◆ **Work required**: Using the entries that follow, report the number of lines that include the string "proposent", without any other text.

◆ **Source data**:
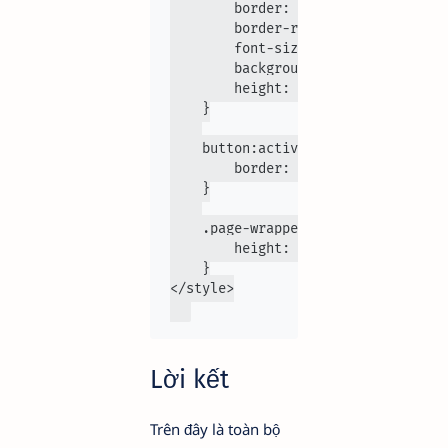
        border: 0;

        border-radius: .25rem;

        font-size: 14px;

        background-color: #f3f6f9;

        height: 3em;

    }

    button:active {

        border: 0

    }

    .page-wrapper {

        height: 80vh

    }

</style>

Lời kết
Trên đây là toàn bộ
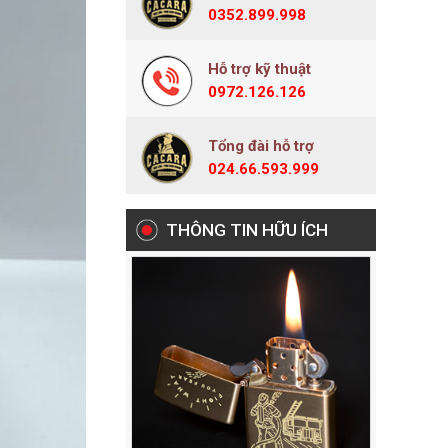
0352.899.998
Hỗ trợ kỹ thuật
0972.126.126
Tổng đài hỗ trợ
024.66.593.999
THÔNG TIN HỮU ÍCH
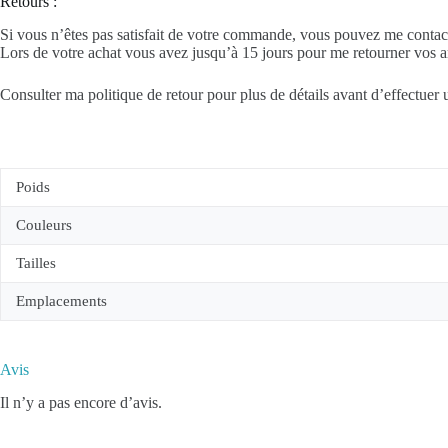
Retours :
Si vous n’êtes pas satisfait de votre commande, vous pouvez me contact
Lors de votre achat vous avez jusqu’à 15 jours pour me retourner vos ar
Consulter ma politique de retour pour plus de détails avant d’effectuer 
Poids
Couleurs
Tailles
Emplacements
Avis
Il n’y a pas encore d’avis.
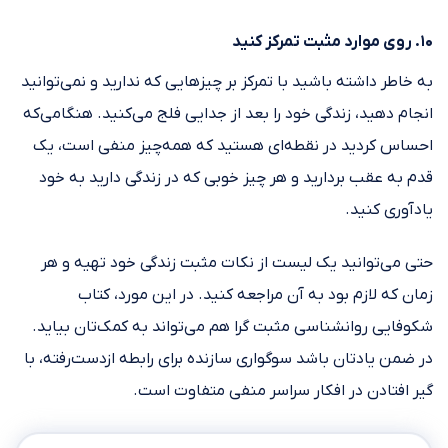
۱۰. روی موارد مثبت تمرکز کنید
به خاطر داشته باشید با تمرکز بر چیزهایی که ندارید و نمی‌توانید
انجام دهید، زندگی خود را بعد از جدایی فلج می‌کنید. هنگامی‌که
احساس کردید در نقطه‌ای هستید که همه‌چیز منفی است، یک
قدم به عقب بردارید و هر چیز خوبی که در زندگی دارید به خود
یادآوری کنید.
حتی می‌توانید یک لیست از نکات مثبت زندگی خود تهیه و هر
زمان که لازم بود به آن مراجعه کنید. در این مورد، کتاب
شکوفایی روانشناسی مثبت گرا هم می‌تواند به کمک‌تان بیاید.
در ضمن یادتان باشد سوگواری سازنده برای رابطه ازدست‌رفته، با
گیر افتادن در افکار سراسر منفی متفاوت است.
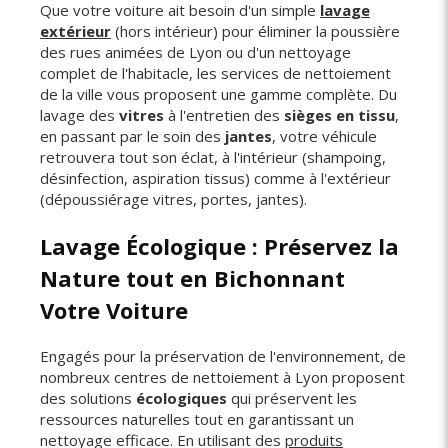
Que votre voiture ait besoin d'un simple
lavage
extérieur
(hors intérieur) pour éliminer la poussière
des rues animées de Lyon ou d'un nettoyage
complet de l'habitacle, les services de nettoiement
de la ville vous proposent une gamme complète. Du
lavage des
vitres
à l'entretien des
sièges en tissu
,
en passant par le soin des
jantes
, votre véhicule
retrouvera tout son éclat, à l'intérieur (shampoing,
désinfection, aspiration tissus) comme à l'extérieur
(dépoussiérage vitres, portes, jantes).
Lavage Écologique : Préservez la
Nature tout en Bichonnant
Votre Voiture
Engagés pour la préservation de l'environnement, de
nombreux centres de nettoiement à Lyon proposent
des solutions
écologiques
qui préservent les
ressources naturelles tout en garantissant un
nettoyage efficace. En utilisant des
produits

◆ **Solution**: 2